** ASSIGNMENT **
Apart from the images, the records below need to be copied exactly.

Segment Start: DATA UNDER STUDY

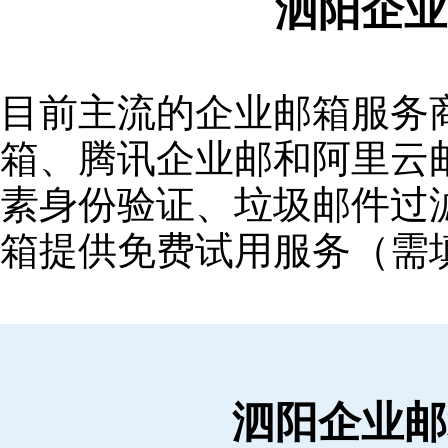
泗阳企业
目前主流的企业邮箱服务商包括
箱‌、‌腾讯企业邮‌和‌阿里
素身份验证、垃圾邮件过滤
箱提供免费试用服务（需
泗阳企业邮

Segment End: DATA UNDER STUDY

** EXPECTED ANSWER **
泗阳企业
目前主流的企业邮箱服务商包括
箱‌、‌腾讯企业邮‌和‌阿里
素身份验证、垃圾邮件过滤
箱提供免费试用服务（需
泗阳企业邮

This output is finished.